▶ Records contained in a dataset
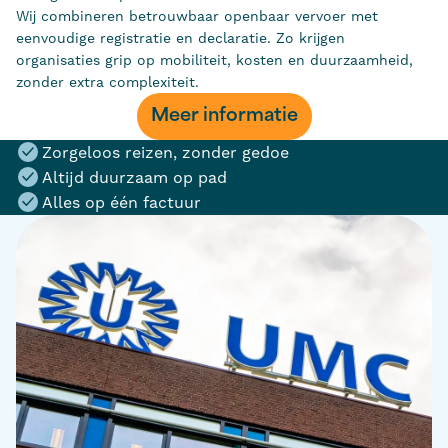
Wij combineren betrouwbaar openbaar vervoer met
eenvoudige registratie en declaratie. Zo krijgen
organisaties grip op mobiliteit, kosten en duurzaamheid,
zonder extra complexiteit.
Meer informatie
Zorgeloos reizen, zonder gedoe
Altijd duurzaam op pad
Alles op één factuur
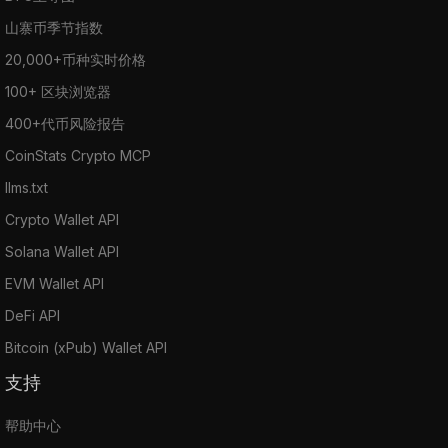
山寨币季节指数
20,000+币种实时价格
100+ 区块浏览器
400+代币风险报告
CoinStats Crypto MCP
llms.txt
Crypto Wallet API
Solana Wallet API
EVM Wallet API
DeFi API
Bitcoin (xPub) Wallet API
支持
帮助中心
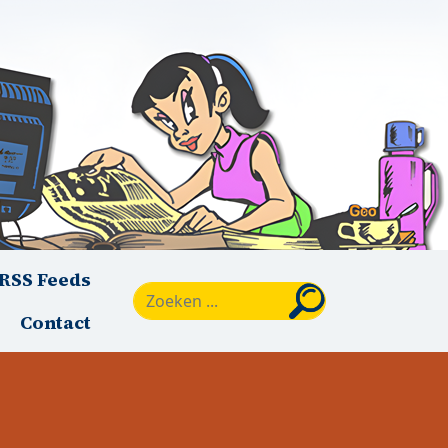
RSS Feeds
Zoeken
Contact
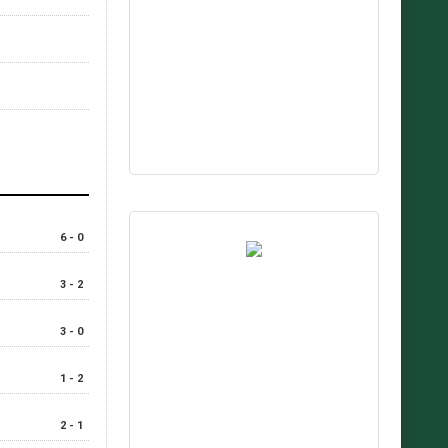
6 - 0
3 - 2
3 - 0
1 - 2
2 - 1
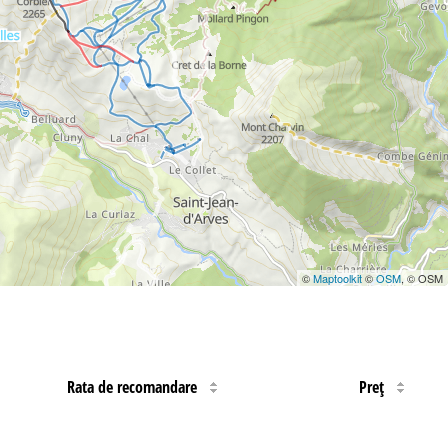
©
Maptoolkit
©
OSM
, © OSM
Rata de recomandare
Preţ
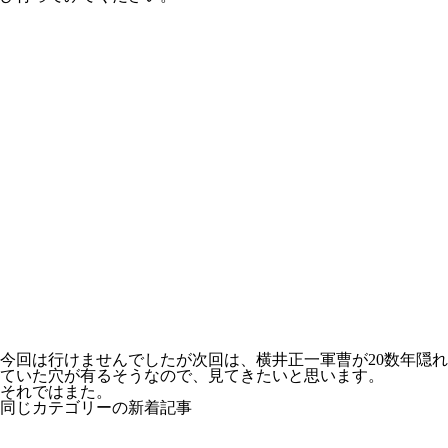
今回は行けませんでしたが次回は、横井正一軍曹が20数年隠れ
ていた穴が有るそうなので、見てきたいと思います。
それではまた。
同じカテゴリーの新着記事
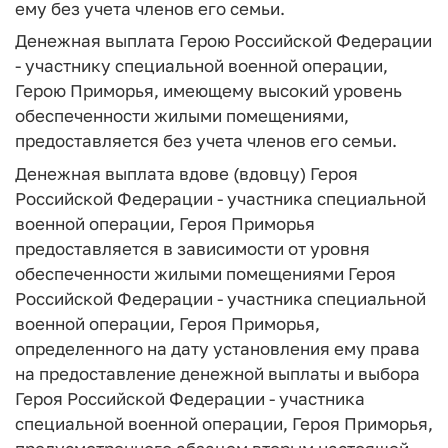
ему без учета членов его семьи.
Денежная выплата Герою Российской Федерации
- участнику специальной военной операции,
Герою Приморья, имеющему высокий уровень
обеспеченности жилыми помещениями,
предоставляется без учета членов его семьи.
Денежная выплата вдове (вдовцу) Героя
Российской Федерации - участника специальной
военной операции, Героя Приморья
предоставляется в зависимости от уровня
обеспеченности жилыми помещениями Героя
Российской Федерации - участника специальной
военной операции, Героя Приморья,
определенного на дату установления ему права
на предоставление денежной выплаты и выбора
Героя Российской Федерации - участника
специальной военной операции, Героя Приморья,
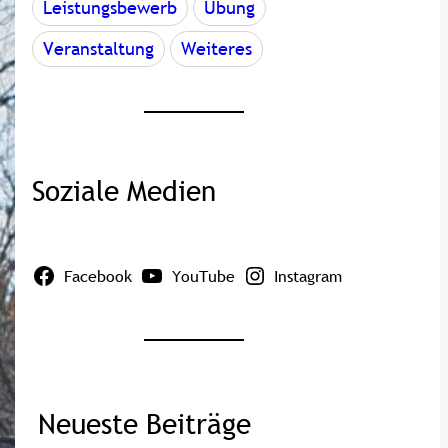
Leistungsbewerb
Übung
Veranstaltung
Weiteres
Soziale Medien
Facebook
YouTube
Instagram
Neueste Beiträge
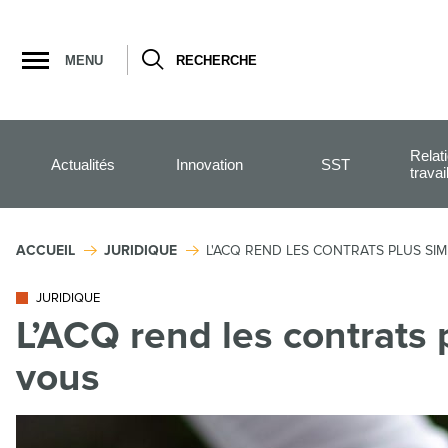
Ouvrir
la
MENU
RECHERCHE
navigation
du
site
Relat
Actualités
Innovation
SST
travai
ACCUEIL
JURIDIQUE
L'ACQ REND LES CONTRATS PLUS SI
JURIDIQUE
L’ACQ rend les contrats 
vous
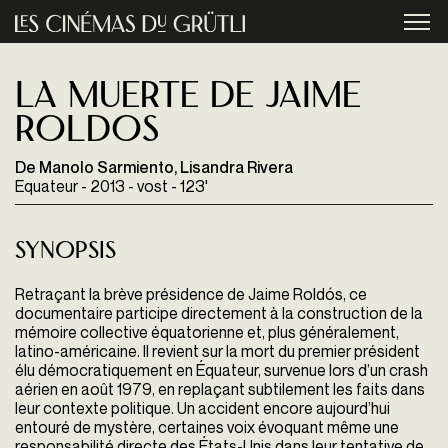
Aller au contenu principal
menu
La muerte de Jaime
Roldos
De Manolo Sarmiento, Lisandra Rivera
Equateur - 2013 - vost - 123'
Synopsis
Retraçant la brève présidence de Jaime Roldós, ce
documentaire participe directement à la construction de la
mémoire collective équatorienne et, plus généralement,
latino-américaine. Il revient sur la mort du premier président
élu démocratiquement en Équateur, survenue lors d’un crash
aérien en août 1979, en replaçant subtilement les faits dans
leur contexte politique. Un accident encore aujourd’hui
entouré de mystère, certaines voix évoquant même une
responsabilité directe des États-Unis dans leur tentative de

▶ Task requirements
Copy the records word for word, leaving no picture in the copy.

▶ Exercise output
Wij combineren betrouwbaar openbaar vervoer met
eenvoudige registratie en declaratie. Zo krijgen
organisaties grip op mobiliteit, kosten en duurzaamheid,
zonder extra complexiteit.
Meer informatie
Zorgeloos reizen, zonder gedoe
Altijd duurzaam op pad
Alles op één factuur
山寨币季节指数
20,000+币种实时价格
100+ 区块浏览器
400+代币风险报告
CoinStats Crypto MCP
llms.txt
Crypto Wallet API
Solana Wallet API
EVM Wallet API
DeFi API
Bitcoin (xPub) Wallet API
支持
帮助中心
RSS Feeds
Zoeken
Contact
6 - 0
3 - 2
3 - 0
1 - 2
2 - 1
©
Maptoolkit
©
OSM
, © OSM
Rata de recomandare
Preţ
今回は行けませんでしたが次回は、横井正一軍曹が20数年隠れ
ていた穴が有るそうなので、見てきたいと思います。
それではまた。
同じカテゴリーの新着記事
ему без учета членов его семьи.
Денежная выплата Герою Российской Федерации
- участнику специальной военной операции,
Герою Приморья, имеющему высокий уровень
обеспеченности жилыми помещениями,
предоставляется без учета членов его семьи.
Денежная выплата вдове (вдовцу) Героя
Российской Федерации - участника специальной
военной операции, Героя Приморья
предоставляется в зависимости от уровня
обеспеченности жилыми помещениями Героя
Российской Федерации - участника специальной
военной операции, Героя Приморья,
определенного на дату установления ему права
на предоставление денежной выплаты и выбора
Героя Российской Федерации - участника
специальной военной операции, Героя Приморья,
Leistungsbewerb
Übung
Veranstaltung
Weiteres
Soziale Medien
Facebook
YouTube
Instagram
Neueste Beiträge
Ouvrir
la
MENU
RECHERCHE
navigation
du
site
Relat
Actualités
Innovation
SST
travai
ACCUEIL
JURIDIQUE
L'ACQ REND LES CONTRATS PLUS SI
JURIDIQUE
L’ACQ rend les contrats 
vous
Aller au contenu principal
menu
La muerte de Jaime
Roldos
De Manolo Sarmiento, Lisandra Rivera
Equateur - 2013 - vost - 123'
Synopsis
Retraçant la brève présidence de Jaime Roldós, ce
documentaire participe directement à la construction de la
mémoire collective équatorienne et, plus généralement,
latino-américaine. Il revient sur la mort du premier président
élu démocratiquement en Équateur, survenue lors d’un crash
aérien en août 1979, en replaçant subtilement les faits dans
leur contexte politique. Un accident encore aujourd’hui
entouré de mystère, certaines voix évoquant même une
responsabilité directe des États-Unis dans leur tentative de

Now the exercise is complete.